REDFORD, Mich. — For 88-year-old Mort Linick, a red scooter symbolizes financial freedom. He bought the scooter with money he and his wife, Fran, get from the mortgage company, instead of sending the mortgage company money.
“Every fifth of the month, we get a check,” he says “And we don't have to worry about paying back.”
It's called a “reverse mortgage.” Instead of building equity, the Linicks are taking it out. They keep the title and the bank gets repaid with interest when they move or die.
Available only to those 62 and older, reverse mortgages are used by more and more retirees to enhance their lifestyles or make ends meet, like 77-year-old Peggy Gysel.
“I could just barely keep up,” she says.
Gysel’s mortgage consumed most of her Social Security check. But using a reverse mortgage, she paid off her Redford, Michigan home and established a line of credit. And that has made quite a difference in here life.
“I'm much more relaxed,” she says. “I can sleep at night.”
Unlike a typical mortgage, a reverse mortgage isn't based on your income or credit. Instead, lenders look at your age and your home's value, and make an unusual requirement before you can get the most popular of these loans — you must go through counseling to get the federally insured reverse mortgage.
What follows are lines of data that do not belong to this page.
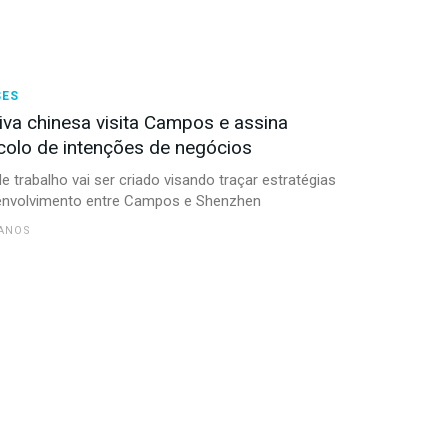
SES
iva chinesa visita Campos e assina
colo de intenções de negócios
e trabalho vai ser criado visando traçar estratégias
envolvimento entre Campos e Shenzhen
 ANOS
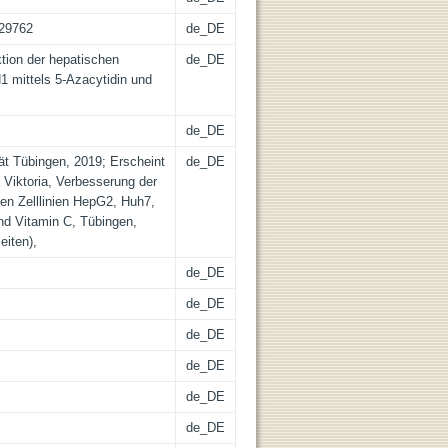
-29762
de_DE
tion der hepatischen
de_DE
 mittels 5-Azacytidin und
de_DE
tät Tübingen, 2019; Erscheint
de_DE
 Viktoria, Verbesserung der
en Zelllinien HepG2, Huh7,
nd Vitamin C, Tübingen,
eiten),
de_DE
de_DE
de_DE
de_DE
de_DE
de_DE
“Many people think they want a reverse mortgage, but in the process of free counseling, discover that there's a local program or service that better meets their needs,” says Bronwyn Belling, a reverse mortgage specialist with AARP.
That’s especially true for those who plan to move within three years.
“By the time they pay all of the costs involved — the origination fees, the mortgage insurance premium — it's an expensive loan to get for a short term,” says Peter Bell with the National Reverse Mortgage Lenders Association.
But for the Linicks, who are staying put in the Los Angeles area, it strikes the perfect chord for financial harmony.